- What is required
Exactly the lines from the one with "Security Surveillance" through the final line of the listing below should appear in the answer, and no others.
╭─ Material for this exercise
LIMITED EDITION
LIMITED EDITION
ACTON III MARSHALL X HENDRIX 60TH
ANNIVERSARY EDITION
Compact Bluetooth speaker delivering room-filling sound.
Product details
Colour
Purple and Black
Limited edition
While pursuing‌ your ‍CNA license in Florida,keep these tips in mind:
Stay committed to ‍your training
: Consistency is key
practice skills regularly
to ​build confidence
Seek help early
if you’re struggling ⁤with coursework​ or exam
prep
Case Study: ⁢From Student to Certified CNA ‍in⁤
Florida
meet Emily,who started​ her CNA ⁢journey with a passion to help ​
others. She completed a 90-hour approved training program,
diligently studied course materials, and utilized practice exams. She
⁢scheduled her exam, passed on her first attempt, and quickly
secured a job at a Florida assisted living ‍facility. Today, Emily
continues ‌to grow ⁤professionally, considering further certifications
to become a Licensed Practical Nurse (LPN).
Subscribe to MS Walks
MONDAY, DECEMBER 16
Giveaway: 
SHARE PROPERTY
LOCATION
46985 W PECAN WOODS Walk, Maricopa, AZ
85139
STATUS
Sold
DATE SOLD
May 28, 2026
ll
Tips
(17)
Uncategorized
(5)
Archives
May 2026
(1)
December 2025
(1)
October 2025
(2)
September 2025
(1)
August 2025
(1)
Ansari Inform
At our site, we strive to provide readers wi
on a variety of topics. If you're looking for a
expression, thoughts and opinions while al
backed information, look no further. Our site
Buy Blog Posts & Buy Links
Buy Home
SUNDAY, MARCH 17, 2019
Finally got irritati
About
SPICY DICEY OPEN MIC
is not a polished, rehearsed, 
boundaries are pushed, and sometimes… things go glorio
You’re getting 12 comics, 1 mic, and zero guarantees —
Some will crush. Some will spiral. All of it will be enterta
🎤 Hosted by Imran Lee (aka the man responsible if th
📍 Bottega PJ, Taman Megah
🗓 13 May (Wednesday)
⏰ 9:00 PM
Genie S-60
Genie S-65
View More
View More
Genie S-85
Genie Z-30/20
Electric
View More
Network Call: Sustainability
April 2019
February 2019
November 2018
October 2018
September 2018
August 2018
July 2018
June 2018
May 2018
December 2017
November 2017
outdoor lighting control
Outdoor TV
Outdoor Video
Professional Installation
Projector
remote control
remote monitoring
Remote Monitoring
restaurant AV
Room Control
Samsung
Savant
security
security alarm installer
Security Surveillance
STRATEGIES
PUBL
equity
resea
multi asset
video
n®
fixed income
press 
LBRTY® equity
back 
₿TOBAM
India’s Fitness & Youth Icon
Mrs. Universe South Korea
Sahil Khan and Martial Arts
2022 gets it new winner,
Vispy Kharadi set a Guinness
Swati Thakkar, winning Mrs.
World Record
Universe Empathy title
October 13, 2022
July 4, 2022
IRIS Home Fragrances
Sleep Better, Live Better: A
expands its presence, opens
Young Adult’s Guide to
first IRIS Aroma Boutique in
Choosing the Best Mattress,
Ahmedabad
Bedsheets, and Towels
╰─
- Result for this task
Security Surveillance
STRATEGIES
PUBL
equity
resea
multi asset
video
n®
fixed income
press 
LBRTY® equity
back 
₿TOBAM
India’s Fitness & Youth Icon
Mrs. Universe South Korea
Sahil Khan and Martial Arts
2022 gets it new winner,
Vispy Kharadi set a Guinness
Swati Thakkar, winning Mrs.
World Record
Universe Empathy title
October 13, 2022
July 4, 2022
IRIS Home Fragrances
Sleep Better, Live Better: A
expands its presence, opens
Young Adult’s Guide to
first IRIS Aroma Boutique in
Choosing the Best Mattress,
Ahmedabad
Bedsheets, and Towels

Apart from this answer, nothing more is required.